Records show that a day later, “Henry asked Siciliano to send the complaint to everyone who was named in it, and Siciliano complied later that day.” Additionally, “[b]y June 30, a meeting of several of the people named in the complaint had been arranged.” In one email, Siciliano mentioned in an email that “she believed the allegations entitled the scientists who submitted them to whistleblower protections and that, under the law, ‘retaliation against whistleblowers is a prohibited personnel practice.’” When one EPA staffer saw the complaint, they wrote that it was “serious shit,” while another staffer wrote, “This is going to be rough.”
“EPA is committed to protecting employee rights, including the important right of all employees to be free from retaliation for whistleblowing,” the agency said in response to The Intercept. “In April 2021, Administrator Regan reaffirmed this commitment by issuing an email to all employees reminding staff of the whistleblower protections available to every federal employee,” the response continued.
The EPA also stated that it is hiring an independent contractor to implement a “workplace climate assessment” in the New Chemicals Division, “which has allowed dozens of new chemicals onto the market since the first whistleblower complaint was filed,” the article states. This assessment “will be expanded to other parts of [the] Office of Chemical Safety and Pollution Prevention over the coming months.” EPA said in the statement: “Participation in this effort is completely voluntary and confidentiality of the information and the identity of individuals participating in this assessment will be protected to the greatest extent possible. OCSPP leadership will use the feedback collected through this effort to understand, evaluate, and, if necessary, make changes in OCSPP’s work practices and culture in order to promote collaboration and enhance the science that OCSPP uses in our program decision making.”

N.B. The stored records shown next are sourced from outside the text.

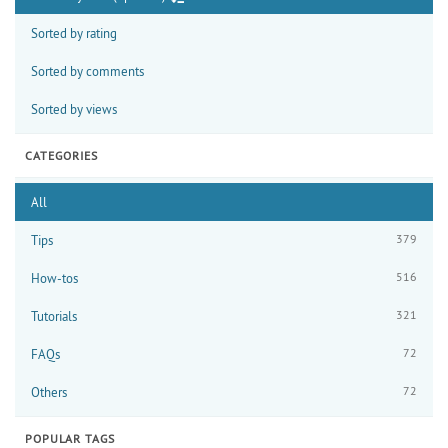
Sorted by rating
Sorted by comments
Sorted by views
CATEGORIES
All
379
Tips
516
How-tos
321
Tutorials
72
FAQs
72
Others
POPULAR TAGS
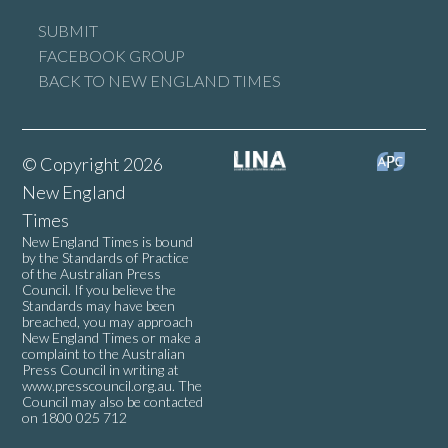
SUBMIT
FACEBOOK GROUP
BACK TO NEW ENGLAND TIMES
© Copyright 2026
New England
Times
New England Times is bound
by the Standards of Practice
of the Australian Press
Council. If you believe the
Standards may have been
breached, you may approach
New England Times or make a
complaint to the Australian
Press Council in writing at
www.presscouncil.org.au
. The
Council may also be contacted
on 1800 025 712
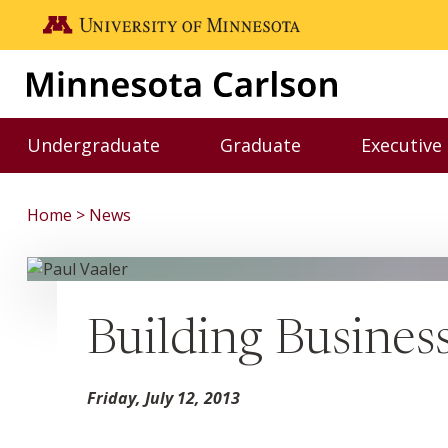
Skip to main content
Go to the U of M home page
Undergraduate
Graduate
Executive
Toggle Undergraduate menu
Toggle Graduate me
Home
News
Building Busines
Friday, July 12, 2013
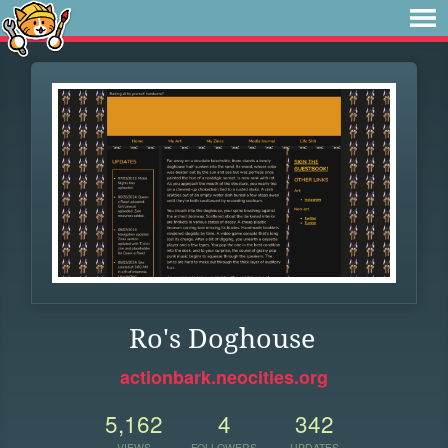
Ro's Doghouse
actionbark.neocities.org
5,162
4
342
VIEWS
FOLLOWERS
UPDATES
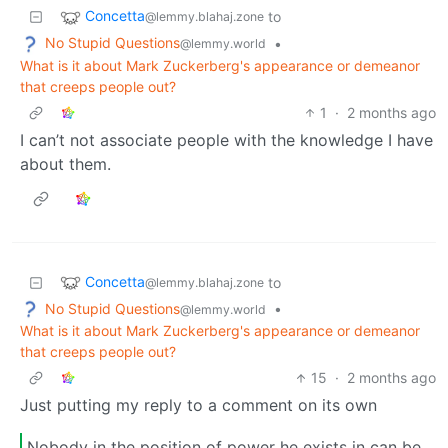
Concetta
to
@lemmy.blahaj.zone
No Stupid Questions
•
@lemmy.world
What is it about Mark Zuckerberg's appearance or demeanor
that creeps people out?
1
·
2 months ago
I can’t not associate people with the knowledge I have
about them.
Concetta
to
@lemmy.blahaj.zone
No Stupid Questions
•
@lemmy.world
What is it about Mark Zuckerberg's appearance or demeanor
that creeps people out?
15
·
2 months ago
Just putting my reply to a comment on its own
Nobody in the position of power he exists in can be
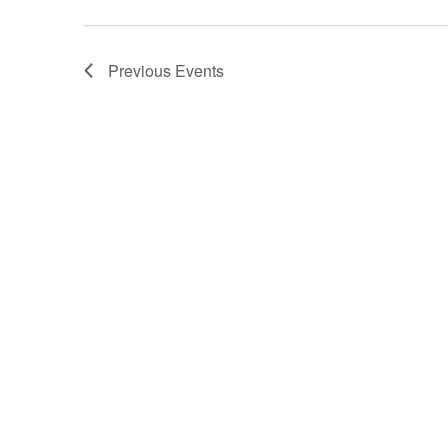
Previous
Events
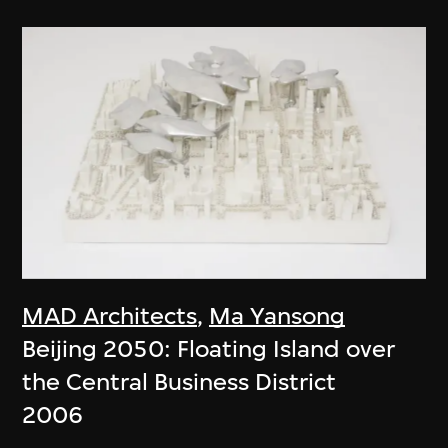
MAD Architects
,
Ma Yansong
Beijing 2050: Floating Island over
the Central Business District
2006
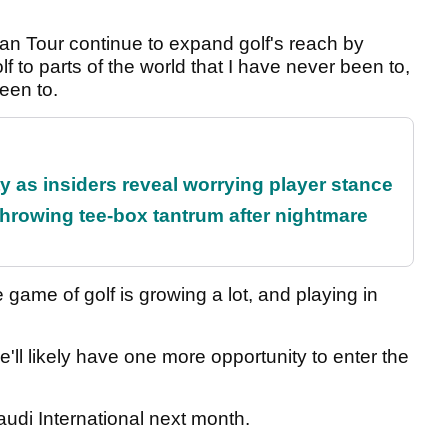
ian Tour continue to expand golf's reach by
lf to parts of the world that I have never been to,
been to.
ty as insiders reveal worrying player stance
rowing tee-box tantrum after nightmare
e game of golf is growing a lot, and playing in
'll likely have one more opportunity to enter the
Saudi International next month.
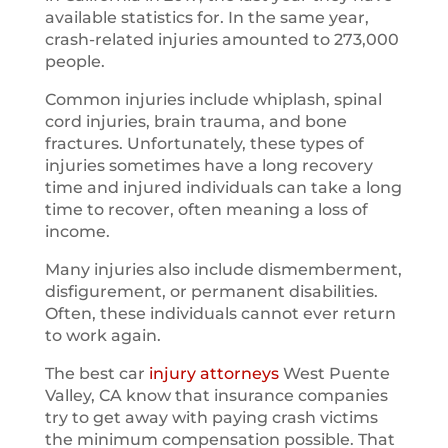
available statistics for. In the same year,
crash-related injuries amounted to 273,000
people.
Common injuries include whiplash, spinal
cord injuries, brain trauma, and bone
fractures. Unfortunately, these types of
injuries sometimes have a long recovery
time and injured individuals can take a long
time to recover, often meaning a loss of
income.
Many injuries also include dismemberment,
disfigurement, or permanent disabilities.
Often, these individuals cannot ever return
to work again.
The best car
injury attorneys
West Puente
Valley, CA know that insurance companies
try to get away with paying crash victims
the minimum compensation possible. That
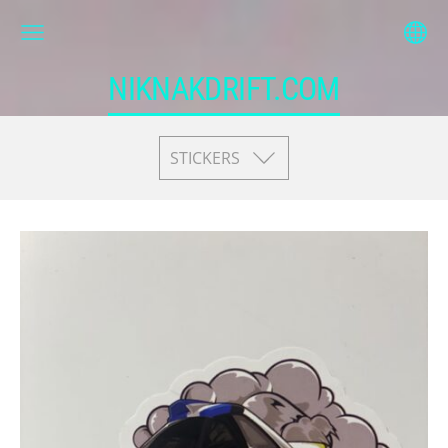
NIKNAKDRIFT.COM
STICKERS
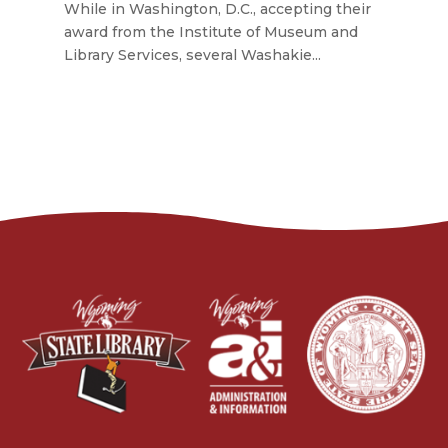
While in Washington, D.C., accepting their
award from the Institute of Museum and
Library Services, several Washakie...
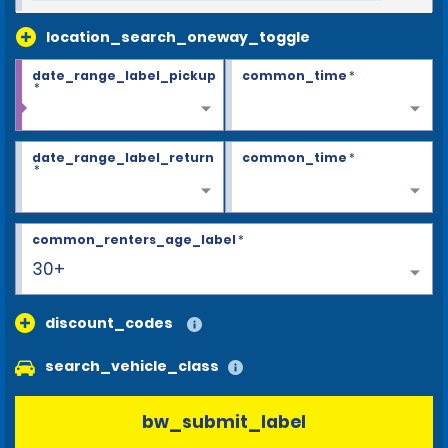
location_search_oneway_toggle
date_range_label_pickup
common_time
*
*
date_range_label_return
common_time
*
*
common_renters_age_label
*
30+
discount_codes
search_vehicle_class
bw_submit_label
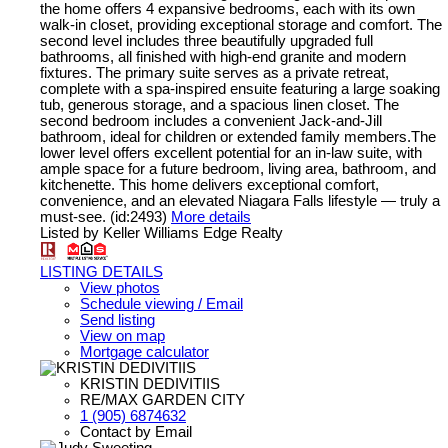
the home offers 4 expansive bedrooms, each with its own
walk-in closet, providing exceptional storage and comfort. The
second level includes three beautifully upgraded full
bathrooms, all finished with high-end granite and modern
fixtures. The primary suite serves as a private retreat,
complete with a spa-inspired ensuite featuring a large soaking
tub, generous storage, and a spacious linen closet. The
second bedroom includes a convenient Jack-and-Jill
bathroom, ideal for children or extended family members.The
lower level offers excellent potential for an in-law suite, with
ample space for a future bedroom, living area, bathroom, and
kitchenette. This home delivers exceptional comfort,
convenience, and an elevated Niagara Falls lifestyle — truly a
must-see. (id:2493)
More details
Listed by Keller Williams Edge Realty
LISTING DETAILS
View photos
Schedule viewing / Email
Send listing
View on map
Mortgage calculator
KRISTIN DEDIVITIIS
RE/MAX GARDEN CITY
1 (905) 6874632
Contact by Email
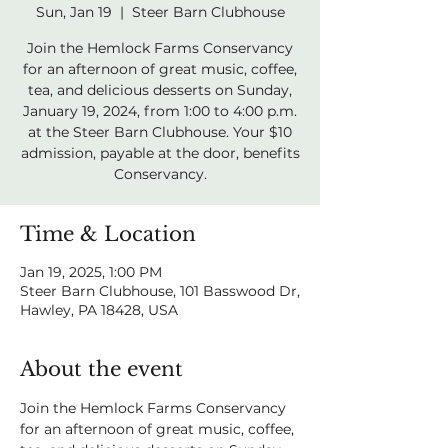
Sun, Jan 19
  |  
Steer Barn Clubhouse
Join the Hemlock Farms Conservancy
for an afternoon of great music, coffee,
tea, and delicious desserts on Sunday,
January 19, 2024, from 1:00 to 4:00 p.m.
at the Steer Barn Clubhouse. Your $10
admission, payable at the door, benefits
Conservancy.
Time & Location
Jan 19, 2025, 1:00 PM
Steer Barn Clubhouse, 101 Basswood Dr,
Hawley, PA 18428, USA
About the event
Join the Hemlock Farms Conservancy 
for an afternoon of great music, coffee,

The Intercept also reports that Henry, one of the individuals named in the whistleblower complaint, is serving as the “point person” for “an effort to ‘triage’ some of the many scientific integrity complaints within the agency.”
EPA’s Treatment of Whistleblowers
“EPA has a long history of retaliating against whistleblowers,” Kohn told WNN. Kohn has previously represented several EPA whistleblowers. “Many of the agency components are very close to industry and EPA tends to be more of a pollution regulatory agency than an environmental protection agency. They regulate how much pollutants can be placed into the environment, which is often highly politicial, and there are conflicts of interest,” Kohn remarked.

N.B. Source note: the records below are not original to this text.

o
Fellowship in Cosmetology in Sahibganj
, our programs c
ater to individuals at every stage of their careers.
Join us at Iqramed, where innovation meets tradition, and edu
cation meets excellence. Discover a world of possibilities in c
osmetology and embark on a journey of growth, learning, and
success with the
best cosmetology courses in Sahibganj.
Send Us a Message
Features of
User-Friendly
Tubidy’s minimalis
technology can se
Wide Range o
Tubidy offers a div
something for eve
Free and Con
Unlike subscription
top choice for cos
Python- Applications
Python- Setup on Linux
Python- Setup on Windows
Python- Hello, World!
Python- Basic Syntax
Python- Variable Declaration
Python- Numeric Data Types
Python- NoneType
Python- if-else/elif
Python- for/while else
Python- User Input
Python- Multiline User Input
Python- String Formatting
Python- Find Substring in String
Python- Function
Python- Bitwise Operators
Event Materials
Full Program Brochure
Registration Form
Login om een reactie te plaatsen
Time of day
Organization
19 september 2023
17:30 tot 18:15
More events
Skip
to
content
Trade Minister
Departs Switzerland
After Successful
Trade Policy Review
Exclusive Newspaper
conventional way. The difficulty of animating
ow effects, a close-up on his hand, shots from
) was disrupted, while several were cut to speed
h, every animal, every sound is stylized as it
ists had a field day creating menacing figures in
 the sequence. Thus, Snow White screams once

“EPA whistleblowers often have an opportunity to use the more powerful and effective Department of Labor environmental whistleblower laws than the Merit Systems Protection process,” Kohn said more broadly about EPA whistleblowers. He mentioned that key environmental laws like the Clean Air Act, the Safe Drinking Water Act, and the Solid Waste Disposal Act “protect federal employees who blow the whistle.” However, Kohn emphasized that “these laws also have a 30 day statute of limitations.”